Dental hygienists practice alongside dentists protecting and cleaning teeth and gums, treating dental problems and educating patients about good oral hygiene. High school students are not too young to start planning for their careers. If you know that you want to be a dental hygienist, you can start by making sure you take relevant high school classes. According to the Bureau of Labor Statistics, although the licensure requirements differ by state, most states require you to get an associate’s degree in dental hygiene before practicing.
In college dental hygienist classes you will study subjects like dental anatomy, radiology and pain management. You cannot take such specialized courses in high school unless you attend a trade school. However, biology classes will cover the anatomy of the human body. High school biology is not likely to explore dental anatomy in depth, but you can check with your teacher to see if you can do an independent project.
Dental hygienists spend a lot of time with nervous or uncomfortable patients. It is important to know how to communicate effectively with patients. Speech classes will help you practice your conversation skills on a variety of topics. According to the Pima Medical Institute, communications classes are also included in college dental hygienist programs.
Most dental practices use sophisticated computer systems to keep track of patient records and scheduling.
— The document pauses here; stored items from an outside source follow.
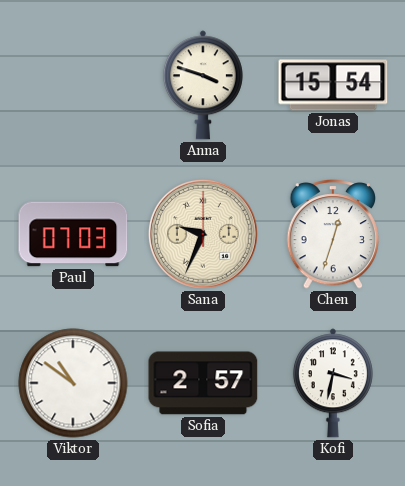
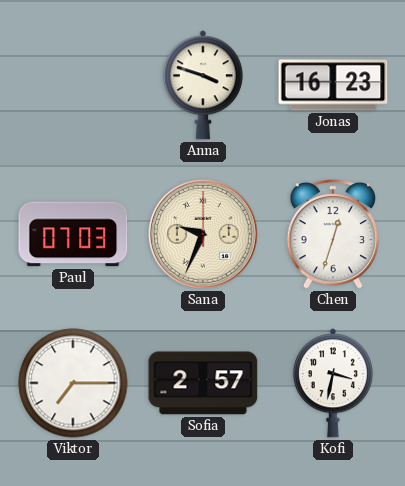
Jonas: 15:54 -> 16:23
Viktor: 10:51 -> 7:15
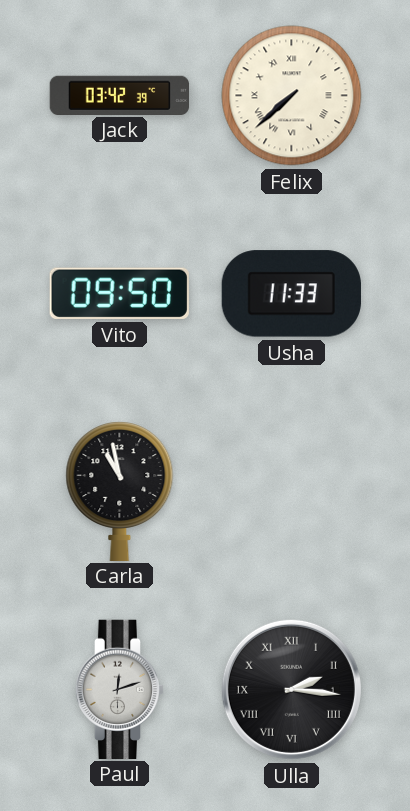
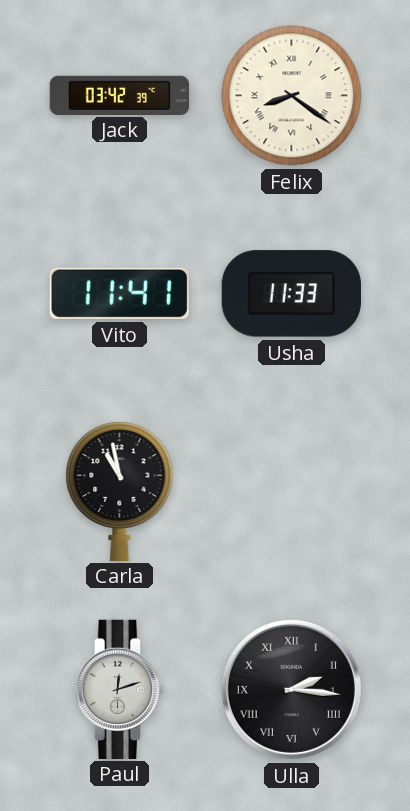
Felix: 7:38 -> 8:21
Vito: 09:50 -> 11:41
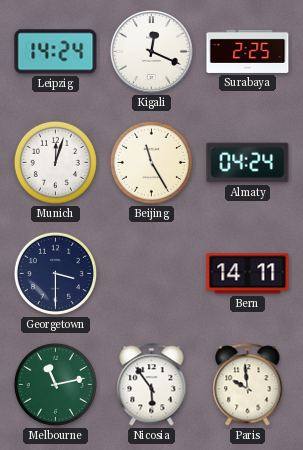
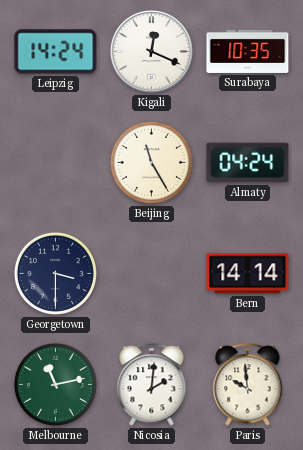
Surabaya: 2:25 -> 10:35
Munich: 12:03 -> none
Bern: 14:11 -> 14:14
Nicosia: 5:54 -> 2:01
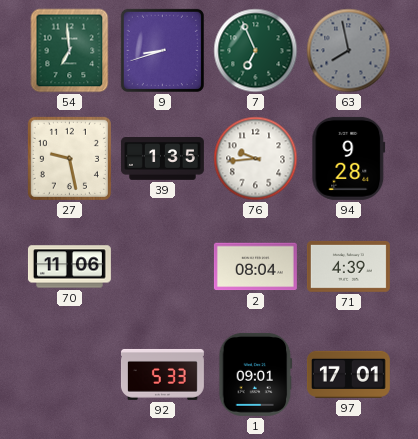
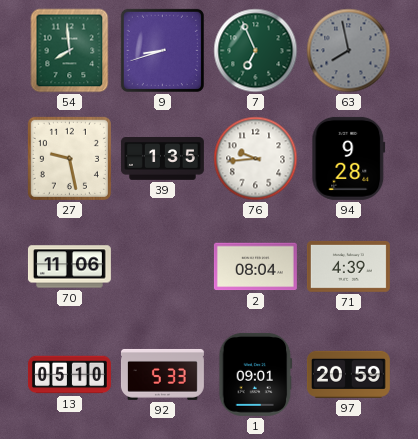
54: 6:59 -> 7:59
13: none -> 05:10
97: 17:01 -> 20:59
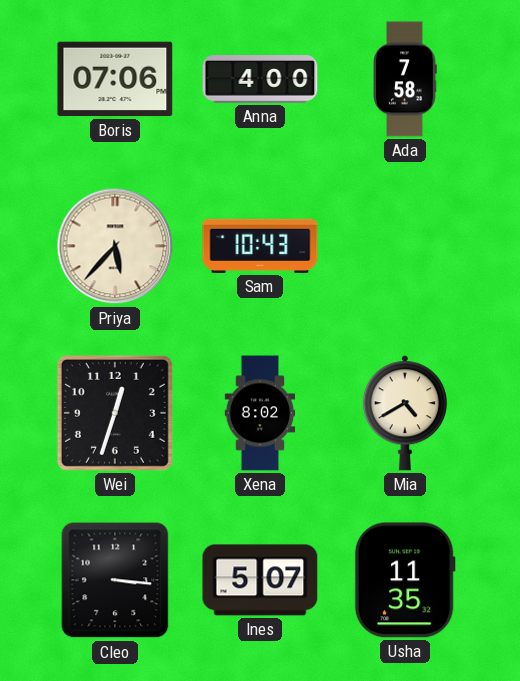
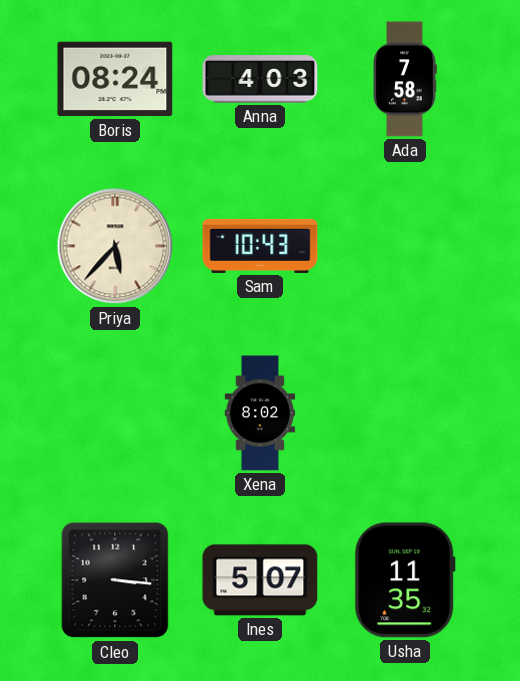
Boris: 07:06 -> 08:24
Anna: 4:00 -> 4:03
Wei: 12:33 -> none
Mia: 4:40 -> none
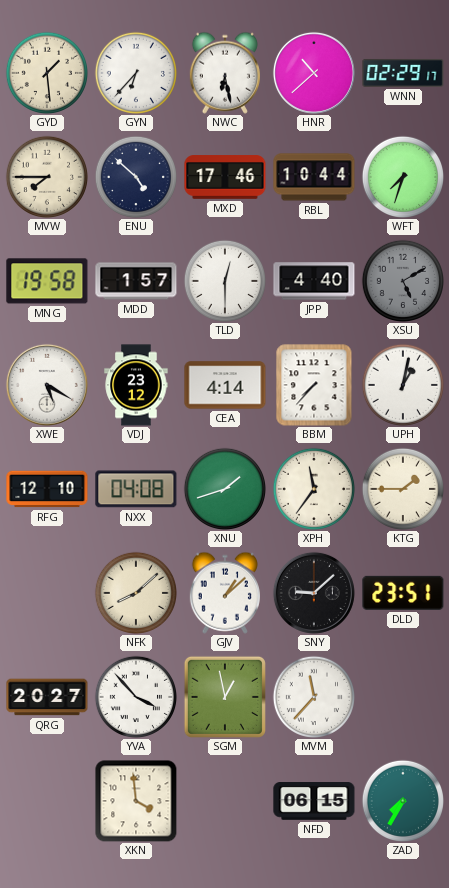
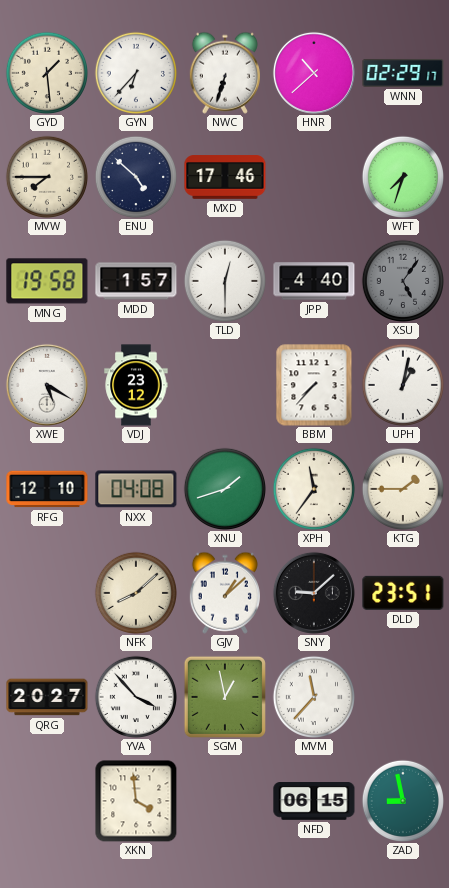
NWC: 6:28 -> 6:33
RBL: 10:44 -> none
XSU: 5:10 -> 5:06
CEA: 4:14 -> none
ZAD: 7:35 -> 8:58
In addition, hygienists should know how to pull up x-rays on the computer for the dentist to examine. High school technology classes can prepare you to use medical record systems by enabling you to become comfortable with computers.
The American Dental Association says that high school chemistry will be beneficial in a dental hygiene career. Hygienists work with various chemicals that clean the teeth and gums so it important for them to understand the chemical make-up of these substances and how they may interact with a patient's body.
One of a dental hygienist’s primary jobs is to educate patients about proper care of their teeth and gums. Taking high school health and nutrition classes will help you learn about gum disease and plaque, and how these problems can affect other parts of the body. A hygienist often spends more time with patients than does the dentist, so he or she should be able to explain how to care for the teeth and gums in a personable, knowledgeable way.